# Humanities & Anthropology > Philosophy >  Fate vs Destiny

## Duo

A while ago I was reading a book on a Taoist master, maybe you heard of it, _Chronicles of Tao_, and in there there is a passage where the grandmaster of Taoist mountain is liecturing his student. It's his beleif that fate is the obstacle to the accomplishment of one's destiny. His metaphore was that fate was the rocks on the road preventing you to walk through it. 

I thought about this and and it got me thinking; do you think that our lives are predetermined by fate, or can we through our will and actions jump over the rocks that obstruct our way?

----------


## antantrevolution

I believe that our lives' eventual outcome is already determined, i.e. place of death, time and how. But I believe that you are pretty much on your own as to how to get there for the most part. I feel there are certain 'trigger' events throughout your life that must happen to allow things to progress, but there is no changing them.

Ant

----------


## Winter

I think our fate is predetermined as we make the choices we do in life. Its like the most probable outcome for the courses we lead.

I like what the man said in the passage. Its like, we make certain choices in life, and live certain ways, ultimately creating our fate, and often times we want to end up somewhere other than we are leading to, our 'destiny'. To cast out the rocks would be to change our lifestyles.

Coolies.

----------


## Duo

I think that life is not predetermined. I mean there is so many ways your life can turn out, but it does all depend on you and the choices you make. Even some insignificant choices that we make as a young kid, can have their consequences later on in life. For example, now at my age, after I finish college, there are so many options I could go in. So many ways that my life could be headed to. Ultimately i will make a choice, but that will be my choice, something that i make myself, not something that has been predetermined. Anyways, just my humble opinion.

----------


## ragedaddy

Yeah, I believe that destiny definitely has a connection with fate. I believe that things happen for a reason, and you might not realize it at the time. However, when you reflect on some of the things that have happened, it's crazy how one little decision impacted you all the way up to where you are in your current status in life. I believe that this path of destiny is set out there for you, but each individual has to make their own decisions to get there. I've often pondered the purpose of my life, and right now I'm clueless. In fact, I probably will never know why I was put here until after I'm gone. Everyone has different passions and desires, and I think if you go with your heart, a person will be able to make it down the long winding path to destiny. Who knows, maybe I've thought about this subject entirely too much.
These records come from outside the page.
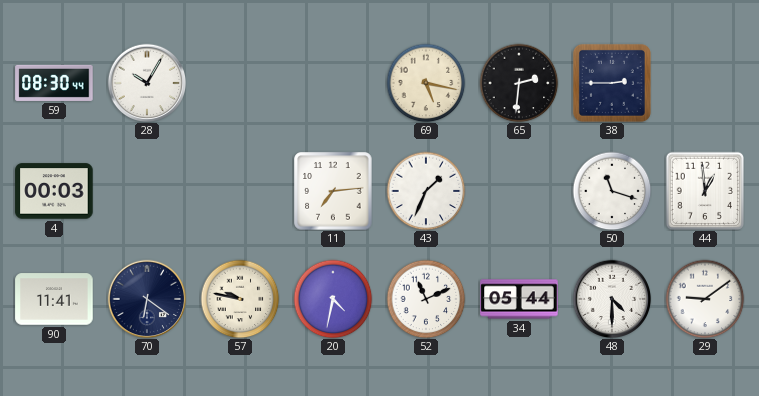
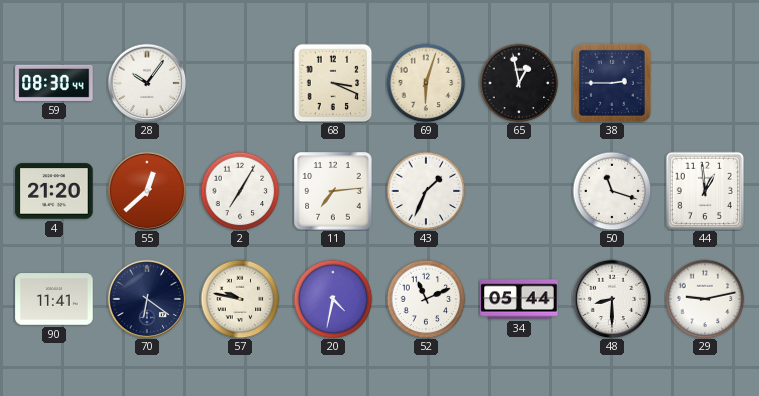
28: 10:05 -> 10:06
68: none -> 3:19
69: 5:17 -> 6:03
65: 2:31 -> 12:58
4: 00:03 -> 21:20
55: none -> 12:38
2: none -> 7:05
48: 4:30 -> 8:30
29: 9:09 -> 9:13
After all I'm not Socrates or Decartes, but it's interest to think about rather abstract concepts. That's what I think anyways......

----------


## Jackson

Interesting thread - What i find most intriguing is the idea that although there are many ways in which something could happen, ie lots of choices and options, but only the one you choose would ever have happened. Like a lot of people say, if i could go back and do something again then they would do it differently, but of course this never could have happened because you cannot change the past. If by some strange event someone did 'replay' an element of their life, i don't think it's possible that they would do anything other than what they had already done, as it has already happened (they had to go back in time), and in order for it not to happen (leaving that choice free so to speak) the idea to do something else entirely would have to be preconceived before the event is even known. 

Badly explained, but anyway i find it is easier just to live and try not to regret anything that has happened in the past because it could not have happened in any other way. It's kind of like fate or destiny in that while logically there are many outcomes, there was in fact only one possible outcome because only one of the events could ever, and did, happen. While it is often fun to speculate about what might have happened if circumstances had been different it is satisfying knowing that there was only one possible outcome. Not to mention it lets you get on with your life if you feel it is all laid out before you - Of course as long as this doesn't affect your 'drive' (although if it does, you could say it might have been intended along?), so you can continue through life aiming for the best possible outcomes, but i think adaptability is also one of the most valuable things - there are pretty much always unforeseen occurrences and the best plans are those that can adapt to those unforeseen occurrences.

Although it is indeterminable as to whether life is predetermined or not, (I don't know, but i think it isn't), it is certainly less stressful and easier to live your life as though events could not be any different from what they are, not directly predetermined i guess.

----------